#### [ACTIVITY]
Find the word "tasas" in the listing. Copy out each line where it occurs.

#### [EXERCISE MATERIAL]

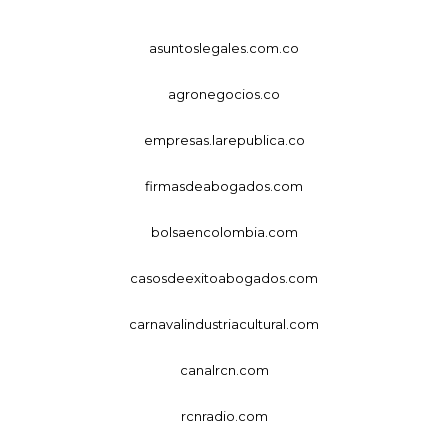
asuntoslegales.com.co
agronegocios.co
empresas.larepublica.co
firmasdeabogados.com
bolsaencolombia.com
casosdeexitoabogados.com
carnavalindustriacultural.com
canalrcn.com
rcnradio.com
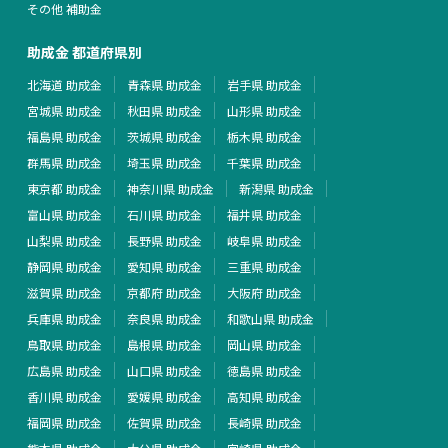
その他 補助金
助成金 都道府県別
北海道 助成金
青森県 助成金
岩手県 助成金
宮城県 助成金
秋田県 助成金
山形県 助成金
福島県 助成金
茨城県 助成金
栃木県 助成金
群馬県 助成金
埼玉県 助成金
千葉県 助成金
東京都 助成金
神奈川県 助成金
新潟県 助成金
富山県 助成金
石川県 助成金
福井県 助成金
山梨県 助成金
長野県 助成金
岐阜県 助成金
静岡県 助成金
愛知県 助成金
三重県 助成金
滋賀県 助成金
京都府 助成金
大阪府 助成金
兵庫県 助成金
奈良県 助成金
和歌山県 助成金
鳥取県 助成金
島根県 助成金
岡山県 助成金
広島県 助成金
山口県 助成金
徳島県 助成金
香川県 助成金
愛媛県 助成金
高知県 助成金
福岡県 助成金
佐賀県 助成金
長崎県 助成金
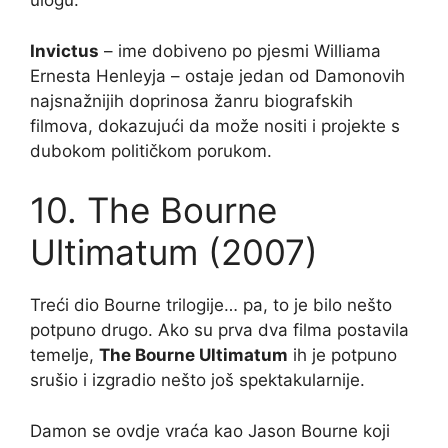
ulogu.
Invictus
– ime dobiveno po pjesmi Williama
Ernesta Henleyja – ostaje jedan od Damonovih
najsnažnijih doprinosa žanru biografskih
filmova, dokazujući da može nositi i projekte s
dubokom političkom porukom.
10. The Bourne
Ultimatum (2007)
Treći dio Bourne trilogije… pa, to je bilo nešto
potpuno drugo. Ako su prva dva filma postavila
temelje,
The Bourne Ultimatum
ih je potpuno
srušio i izgradio nešto još spektakularnije.
Damon se ovdje vraća kao Jason Bourne koji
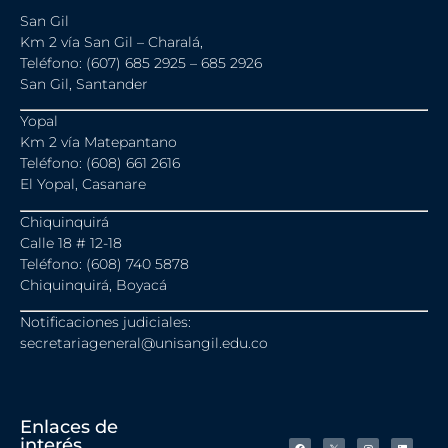
San Gil
Km 2 vía San Gil – Charalá,
Teléfono: (607) 685 2925 – 685 2926
San Gil, Santander
Yopal
Km 2 vía Matepantano
Teléfono: (608) 661 2616
El Yopal, Casanare
Chiquinquirá
Calle 18 # 12-18
Teléfono: (608) 740 5878
Chiquinquirá, Boyacá
Notificaciones judiciales:
secretariageneral@unisangil.edu.co
Enlaces de
interés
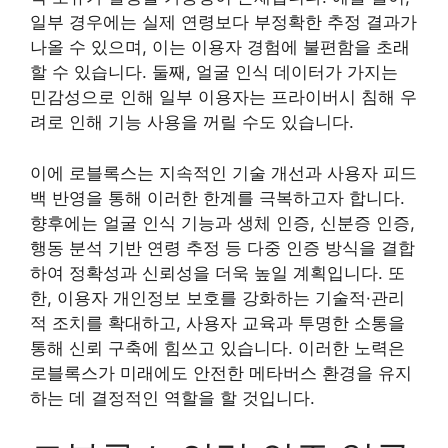
일부 경우에는 실제 연령보다 부정확한 추정 결과가
나올 수 있으며, 이는 이용자 경험에 불편함을 초래
할 수 있습니다. 둘째, 얼굴 인식 데이터가 가지는
민감성으로 인해 일부 이용자는 프라이버시 침해 우
려로 인해 기능 사용을 꺼릴 수도 있습니다.
이에 로블록스는 지속적인 기술 개선과 사용자 피드
백 반영을 통해 이러한 한계를 극복하고자 합니다.
향후에는 얼굴 인식 기능과 생체 인증, 신분증 인증,
행동 분석 기반 연령 추정 등 다중 인증 방식을 결합
하여 정확성과 신뢰성을 더욱 높일 계획입니다. 또
한, 이용자 개인정보 보호를 강화하는 기술적·관리
적 조치를 확대하고, 사용자 교육과 투명한 소통을
통해 신뢰 구축에 힘쓰고 있습니다. 이러한 노력은
로블록스가 미래에도 안전한 메타버스 환경을 유지
하는 데 결정적인 역할을 할 것입니다.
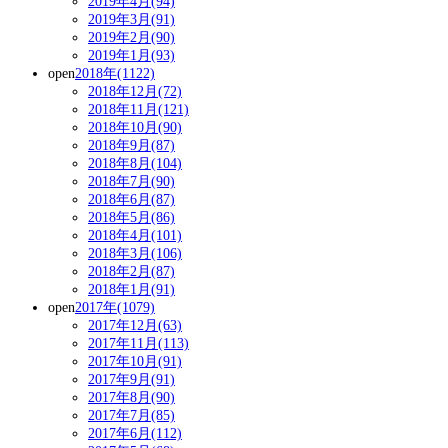
2019年4月(94)
2019年3月(91)
2019年2月(90)
2019年1月(93)
open
2018年(1122)
2018年12月(72)
2018年11月(121)
2018年10月(90)
2018年9月(87)
2018年8月(104)
2018年7月(90)
2018年6月(87)
2018年5月(86)
2018年4月(101)
2018年3月(106)
2018年2月(87)
2018年1月(91)
open
2017年(1079)
2017年12月(63)
2017年11月(113)
2017年10月(91)
2017年9月(91)
2017年8月(90)
2017年7月(85)
2017年6月(112)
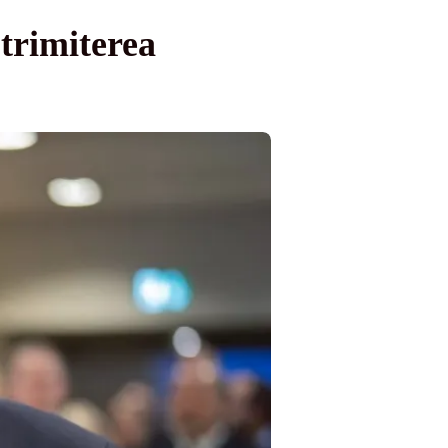
trimiterea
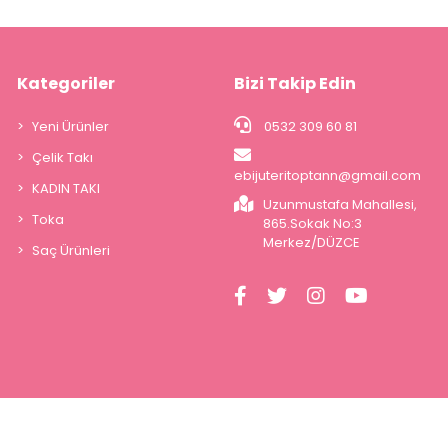
Kategoriler
Bizi Takip Edin
Yeni Ürünler
0532 309 60 81
Çelik Takı
ebijuteritoptann@gmail.com
KADIN TAKI
Uzunmustafa Mahallesi,
Toka
865.Sokak No:3
Merkez/DÜZCE
Saç Ürünleri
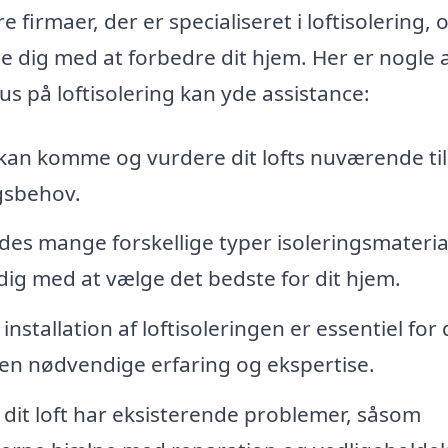
 firmaer, der er specialiseret i loftisolering, 
pe dig med at forbedre dit hjem. Her er nogle 
s på loftisolering kan yde assistance:
kan komme og vurdere dit lofts nuværende ti
ngsbehov.
des mange forskellige typer isoleringsmateria
dig med at vælge det bedste for dit hjem.
installation af loftisoleringen er essentiel for
 den nødvendige erfaring og ekspertise.
 dit loft har eksisterende problemer, såsom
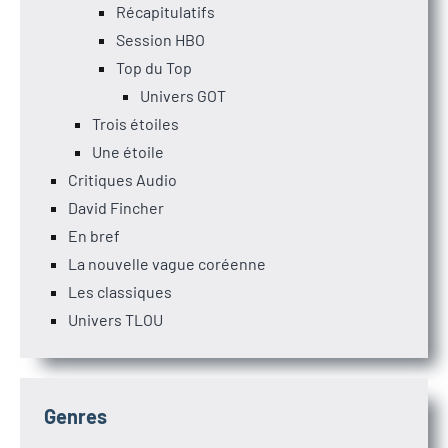
Récapitulatifs
Session HBO
Top du Top
Univers GOT
Trois étoiles
Une étoile
Critiques Audio
David Fincher
En bref
La nouvelle vague coréenne
Les classiques
Univers TLOU
Genres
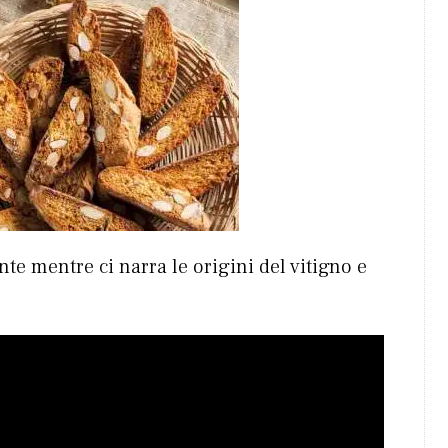
te mentre ci narra le origini del vitigno e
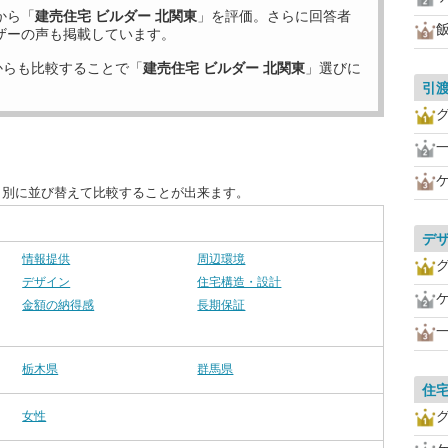
から「
建売住宅 ビルダー 北関東
」を評価。さらに回答者
ザーの声も掲載しています。
からも比較することで「
建売住宅 ビルダー 北関東
」選びに
引
目別に並び替えて比較することが出来ます。
デ
情報提供
周辺環境
デザイン
住宅構造・設計
金額の納得感
長期保証
栃木県
群馬県
住
女性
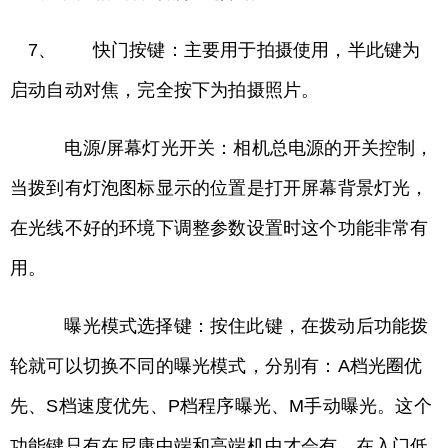
7、 快门按键：主要用于拍摄使用，半此键为
启动自动对焦，完全按下为拍摄照片。
电源/屏幕灯光开关：相机总电源的开关控制，
当拨到有灯泡图标显示的位置是打开屏幕背景灯光，
在光线不好的环境下调整参数设置时这个功能非常有
用。
曝光模式选择键：按住此键，在拨动后功能拨
轮就可以切换不同的曝光模式，分别有：A档光圈优
先、S档速度优先、P档程序曝光、M手动曝光。这个
功能键只有在尼康中端和高端机中才会有，在入门低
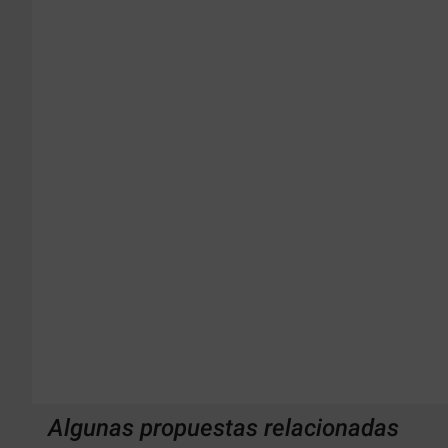
Algunas propuestas relacionadas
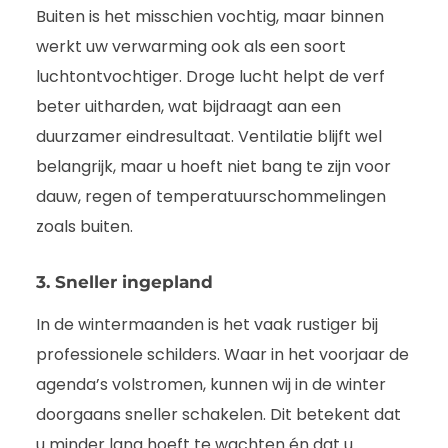
Buiten is het misschien vochtig, maar binnen
werkt uw verwarming ook als een soort
luchtontvochtiger. Droge lucht helpt de verf
beter uitharden, wat bijdraagt aan een
duurzamer eindresultaat. Ventilatie blijft wel
belangrijk, maar u hoeft niet bang te zijn voor
dauw, regen of temperatuurschommelingen
zoals buiten.
3. Sneller ingepland
In de wintermaanden is het vaak rustiger bij
professionele schilders. Waar in het voorjaar de
agenda’s volstromen, kunnen wij in de winter
doorgaans sneller schakelen. Dit betekent dat
u minder lang hoeft te wachten én dat u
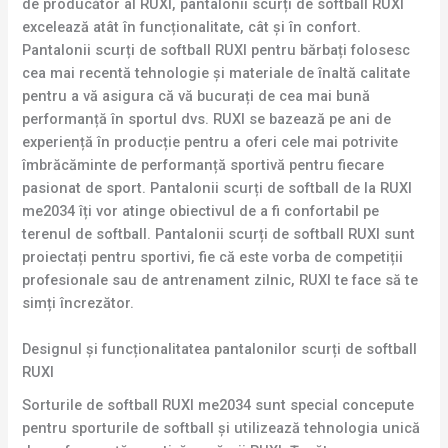
de producător al RUXI, pantalonii scurți de softball RUXI
excelează atât în funcționalitate, cât și în confort.
Pantalonii scurți de softball RUXI pentru bărbați folosesc
cea mai recentă tehnologie și materiale de înaltă calitate
pentru a vă asigura că vă bucurați de cea mai bună
performanță în sportul dvs. RUXI se bazează pe ani de
experiență în producție pentru a oferi cele mai potrivite
îmbrăcăminte de performanță sportivă pentru fiecare
pasionat de sport. Pantalonii scurți de softball de la RUXI
me2034 îți vor atinge obiectivul de a fi confortabil pe
terenul de softball. Pantalonii scurți de softball RUXI sunt
proiectați pentru sportivi, fie că este vorba de competiții
profesionale sau de antrenament zilnic, RUXI te face să te
simți încrezător.
Designul și funcționalitatea pantalonilor scurți de softball
RUXI
Sorturile de softball RUXI me2034 sunt special concepute
pentru sporturile de softball și utilizează tehnologia unică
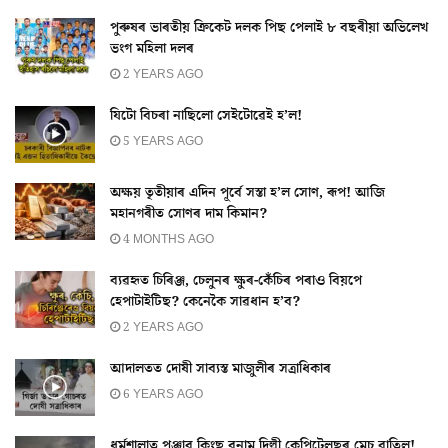
পুৰুষৰ ভাৰতীয় ক্ৰিকেট দলক পিছ পেলাই ৮ বছৰীয়া অভিলেখ
ভংগ মহিলা দলৰ
2 YEARS AGO
যিটো বিচৰা নাছিলো সেইটোৱেই হ’ল!
5 YEARS AGO
অক্ষয় তৃতীয়াৰ এদিন পূৰ্বে সস্তা হ’ল সোণ, ৰূপ! আজি
মহানগৰীত সোণৰ দাম কিমান?
4 MONTHS AGO
ব্যৱহৃত চিৰিঞ্জ, চেলুনৰ ক্ষুৰ-কেঁচিৰ পৰাও বিয়পে
হেপাটাইটিছ? কেনেকৈ সাৱধান হ’ব?
2 YEARS AGO
আদালতত দোষী সাব্যস্ত মাজুলীৰ সত্ৰাধিকাৰ
6 YEARS AGO
ধৰ্মশালাত পঞ্জাৱ কিংছ বনাম দিল্লী কেপিটেলছৰ মেচ বাতিল!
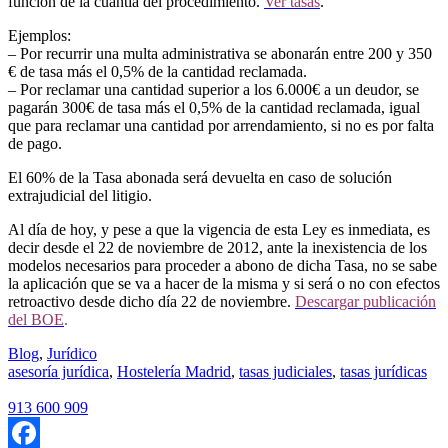
función de la cuantía del procedimiento.
Ver tasas
.
Ejemplos:
– Por recurrir una multa administrativa se abonarán entre 200 y 350
€ de tasa más el 0,5% de la cantidad reclamada.
– Por reclamar una cantidad superior a los 6.000€ a un deudor, se
pagarán 300€ de tasa más el 0,5% de la cantidad reclamada, igual
que para reclamar una cantidad por arrendamiento, si no es por falta
de pago.
El 60% de la Tasa abonada será devuelta en caso de solución
extrajudicial del litigio.
Al día de hoy, y pese a que la vigencia de esta Ley es inmediata, es
decir desde el 22 de noviembre de 2012, ante la inexistencia de los
modelos necesarios para proceder a abono de dicha Tasa, no se sabe
la aplicación que se va a hacer de la misma y si será o no con efectos
retroactivo desde dicho día 22 de noviembre.
Descargar publicación
del BOE
.
Blog
,
Jurídico
asesoría jurídica
,
Hostelería Madrid
,
tasas judiciales
,
tasas jurídicas
913 600 909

#### [RESULT FOR THIS EXERCISE]
Ver tasas
tasas judiciales
tasas jurídicas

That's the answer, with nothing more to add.